Unlike the RobotArm program, this example builds its robot out of spheres and cylinders. All together, those shapes contain thousands of triangles, so building the whole thing in XAML code is impractical; instead, the program uses code-behind to build its shapes. That introduces a new technique: binding a transformation to a slider's value at run time.
The following code shows how the program builds the robot’s right forearm.
// Right forearm.
GeometryModel3D rforearm_model = null;
Material rforearm_material =
new DiffuseMaterial(medium_blue_brush);
MeshGeometry3D rforearm_mesh = null;
MakeCylinder(TheModel, ref rforearm_model, ref rforearm_mesh,
rforearm_material,
0, -6, 3, 0, -9, 3,
0, 0, 1, 1, 0.5, 0.5, 20);
The code creates GeometryModel3D, Material, and MeshGeometry3D objects for the forearm, and then calls the MakeCylinder method to create a cylinder representing the forearm.
The following code shows how the program bends the robot’s right elbow.
// Right forearm transformation.
AxisAngleRotation3D relbow_rotation =
new AxisAngleRotation3D();
relbow_rotation.Axis = new Vector3D(0, 0, 1);
Binding relbow_binding = new Binding("Value");
relbow_binding.Source = sliRElbow;
BindingOperations.SetBinding(relbow_rotation,
AxisAngleRotation3D.AngleProperty, relbow_binding);
RotateTransform3D relbow_rot =
new RotateTransform3D(relbow_rotation, 0, -6, 3);
Transform3DGroup rforearm_transform = new Transform3DGroup();
rforearm_transform.Children.Add(relbow_rot);
rforearm_transform.Children.Add(rshoulder_rot);
rforearm_model.Transform = rforearm_transform;
The code first instantiates an AxisAngleRotation3D object to represent rotation around the Z-axis. (The robot’s initial position is standing in the YZ plane facing in the positive X direction, so the shoulders and elbows rotate parallel to the Z-axis.)

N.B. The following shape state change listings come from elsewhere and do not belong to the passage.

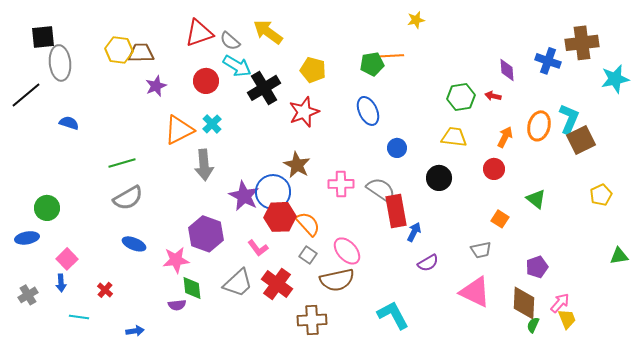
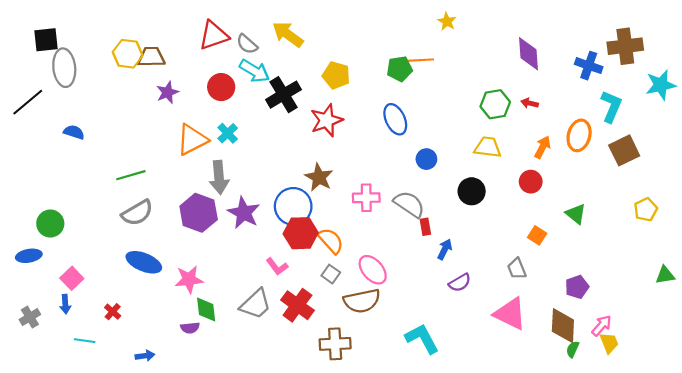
yellow star: (416, 20) -> (447, 21), turned -30
purple diamond: (507, 70) -> (529, 54), moved, size x1.4
cyan L-shape: (569, 119) -> (611, 106), moved
purple star: (244, 196) -> (244, 213), moved
red rectangle: (396, 211) -> (425, 227), size x0.5
purple hexagon: (206, 234) -> (199, 213), moved
blue ellipse: (134, 244) -> (144, 262), size x1.4
gray trapezoid: (481, 250) -> (517, 269), turned 80

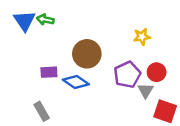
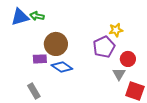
blue triangle: (24, 21) -> (20, 17), turned 48
brown circle: (87, 54) -> (56, 44), moved
purple pentagon: (127, 75) -> (104, 47), moved

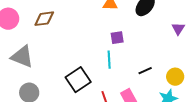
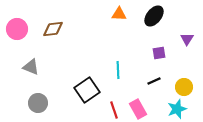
purple square: (117, 38) -> (159, 53), moved
gray triangle: (22, 57) -> (31, 67), size x0.7

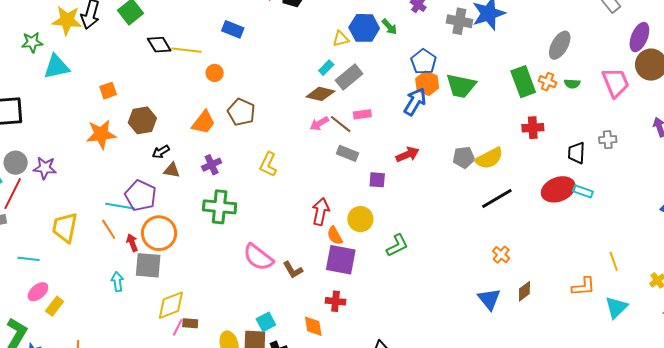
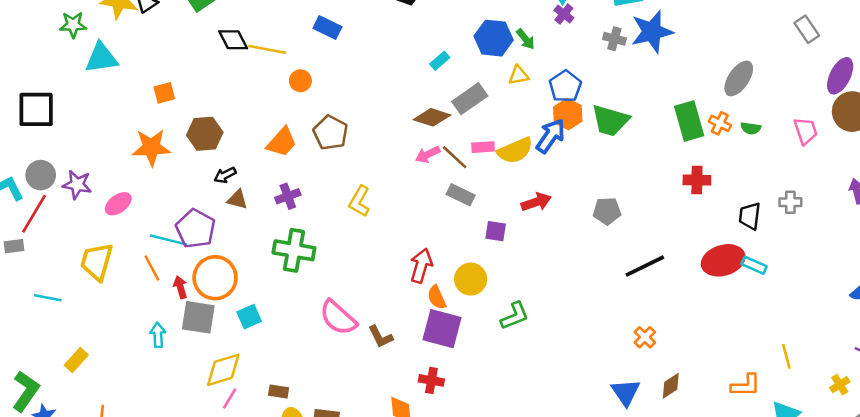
gray cross: (459, 21) -> (614, 39), size x0.7
yellow triangle: (341, 39) -> (519, 75), moved
cyan rectangle: (326, 68) -> (440, 61), moved
pink trapezoid: (616, 83) -> (806, 131), size x0.7
yellow semicircle: (489, 158) -> (515, 151), moved
pink ellipse: (38, 292) -> (118, 204), moved
cyan square: (266, 322) -> (249, 317), moved
brown rectangle: (190, 323) -> (279, 392), moved

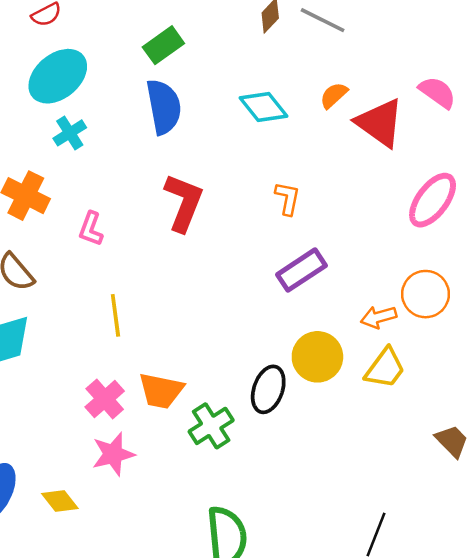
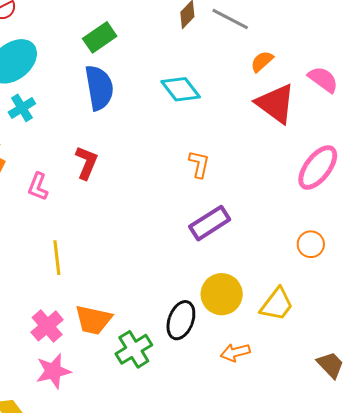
orange semicircle: (334, 95) -> (262, 61), moved
red L-shape: (184, 203) -> (86, 163), moved, size x0.7
orange circle: (426, 294) -> (311, 244), size x0.7
orange arrow: (379, 317) -> (235, 352), moved

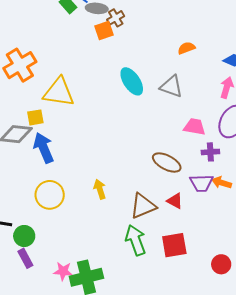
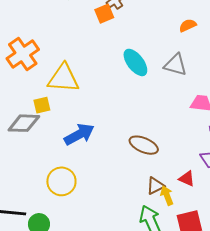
blue arrow: (44, 148) -> (79, 134), moved, turned 88
brown ellipse: (167, 163) -> (144, 145), moved
yellow arrow: (100, 189) -> (167, 196), moved
brown triangle: (143, 206) -> (155, 186), size x0.7

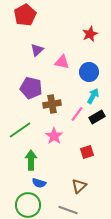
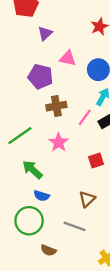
purple triangle: (37, 50) -> (45, 33), moved
purple pentagon: (31, 88) -> (40, 76), moved
green arrow: (31, 160) -> (32, 170), turned -48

The code then creates a Binding object that binds to a Value property. It sets the Binding’s Source to the appropriate slider, and calls SetBinding to bind the AxisAngleRotation3D object’s Angle property.
It then uses the AxisAngleRotation3D object to make a new RotateTransform object that rotates around the point (0, -6, 3), the elbow’s location in the robot’s initial position.
Finally the code makes a Transform3DGroup, adds the elbow and shoulder transformations to it, and applies the result to the forearm’s model.
The Stickman program demonstrates the basic techniques you need to build robots, but you could go a long way toward making it more realistic. For example, you could add textures to improve the realism of the surfaces; or extend the model, adding facial features, hands, feet, fingers, and toes. However, if you did that, the program would become hopelessly cluttered with sliders.
The Stickman example allows only fairly simple transformations. For example, the upper arms bend only forward and backward relative to the shoulders—but a real shoulder joint is a ball-and-socket joint that allows much more freedom of movement. Similarly, to improve the realism, the hips should allow greater range of motion, and the lower arms and legs should allow some twist. This robot will never do the Macarena, but it does show how to use simple transformations.
Download the examples and experiment with them. Add some extra degrees of freedom at the joints and see if you can build a more flexible robot that can dance and do yoga. Once you’ve mastered using transformations to provide joints, you can move on to more complex models such as spiders, snakes, and octopi.